We are keen to hear feedback on these principles, and learn from open working practices in other projects. Lastly, we are always keen to participate in collaborations and community building that will help sustain the growing productive ecosystem developing around the principles of modern, open, collaborative computational data science.
OpenSAFELY has been created, with public and charitable funding, for the benefit of population health. All underlying code for the platform is open-source: it can be viewed, evaluated, and re-used freely by all. All analysis code that executes on the platform must also be shared for review and re-use under an Open Source Initiative approved license, with the MIT license being the default.
This is in keeping with best practices, including those set out in the Bennett Institute Open Manifesto: researchers should share their methods and code so that other teams can review their work, learn from it, and re-use it; researchers should feel safe and confident about publishing pragmatic, imperfect, working code; people developing code for tools and services should ideally work in public from early on in the project where possible.
Using OpenSAFELY is a collaborative process.

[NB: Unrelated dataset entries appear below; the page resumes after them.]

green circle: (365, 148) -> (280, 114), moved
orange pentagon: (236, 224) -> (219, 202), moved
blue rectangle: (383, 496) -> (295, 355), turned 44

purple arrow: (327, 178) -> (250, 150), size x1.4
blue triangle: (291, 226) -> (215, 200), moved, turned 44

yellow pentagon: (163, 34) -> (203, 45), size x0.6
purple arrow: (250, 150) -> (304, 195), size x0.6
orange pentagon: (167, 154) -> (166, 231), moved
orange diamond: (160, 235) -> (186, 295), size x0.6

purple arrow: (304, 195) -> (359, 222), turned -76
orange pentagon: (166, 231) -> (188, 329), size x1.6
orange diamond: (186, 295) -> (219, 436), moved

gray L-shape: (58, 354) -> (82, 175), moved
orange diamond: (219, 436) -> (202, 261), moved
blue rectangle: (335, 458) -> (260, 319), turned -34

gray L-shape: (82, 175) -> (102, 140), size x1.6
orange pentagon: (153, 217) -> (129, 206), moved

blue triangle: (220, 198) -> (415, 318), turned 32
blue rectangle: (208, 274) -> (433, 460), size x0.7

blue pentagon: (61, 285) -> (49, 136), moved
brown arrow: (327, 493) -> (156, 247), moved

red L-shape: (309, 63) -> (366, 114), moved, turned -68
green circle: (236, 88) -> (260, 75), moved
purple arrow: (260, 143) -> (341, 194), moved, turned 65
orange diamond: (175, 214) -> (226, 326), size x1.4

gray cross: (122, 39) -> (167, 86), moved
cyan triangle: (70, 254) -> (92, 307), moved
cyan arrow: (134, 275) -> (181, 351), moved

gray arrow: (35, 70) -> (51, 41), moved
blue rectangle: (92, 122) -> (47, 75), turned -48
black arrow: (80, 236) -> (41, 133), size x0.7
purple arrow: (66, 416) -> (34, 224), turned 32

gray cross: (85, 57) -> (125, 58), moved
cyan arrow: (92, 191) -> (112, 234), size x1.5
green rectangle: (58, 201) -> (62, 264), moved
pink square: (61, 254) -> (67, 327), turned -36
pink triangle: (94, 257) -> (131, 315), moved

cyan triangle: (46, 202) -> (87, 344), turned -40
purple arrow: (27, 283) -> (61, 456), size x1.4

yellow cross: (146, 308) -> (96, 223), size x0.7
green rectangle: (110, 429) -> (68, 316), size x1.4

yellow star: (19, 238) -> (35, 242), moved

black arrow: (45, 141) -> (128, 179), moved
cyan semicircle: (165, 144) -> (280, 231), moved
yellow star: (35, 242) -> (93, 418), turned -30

All users are able to review, evaluate and re-use the codelists, code, libraries, documentation and other open resources produced by users who have worked in OpenSAFELY before them. In turn, all users contribute to the development and expansion of the platform as they deliver their own work: for example by contributing to codelists, documentation, user-research, research papers, code libraries, lay summaries, or blogs.
While open code is the norm in other disciplines - such as physics, or structural genomics - we recognise that open working can raise concerns for some users around credit, resource, and reward, especially under current arrangements for research funding. Specifically, we recognise the need for researchers to make their work sustainable by taking credit for work that they themselves have developed, or resourced, and of pressures to publish. We also recognise the shifting norms around the role of research software engineers, and the need for software developers to receive prominent credit for their contributions to papers, since great work in computational data science is only produced by mixed teams of developers and researchers working hand in hand. We are running and participating in various projects to help develop new norms and mechanisms to recognise contributions to code, data acquisition, codelists, and engineering. As an interim, we assume: where bespoke software tools, data, or code are produced or funded for a specific project by a specific team, then it is reasonable to expect that team will have the opportunity to be the first user, notwithstanding long access delays for the wider community; developers contributing to code that delivered an output in OpenSAFELY should be offered authorship, more prominently where substantial new code was developed bespoke for a specific output; all prior work on codelists, code, data acquisition, and methods that are re-used should receive appropriate recognition and attribution. Separately, we hope that OpenSAFELY users will want to participate in community efforts around developing new norms that can incentivise and deliver more open and reproducible science in healthcare.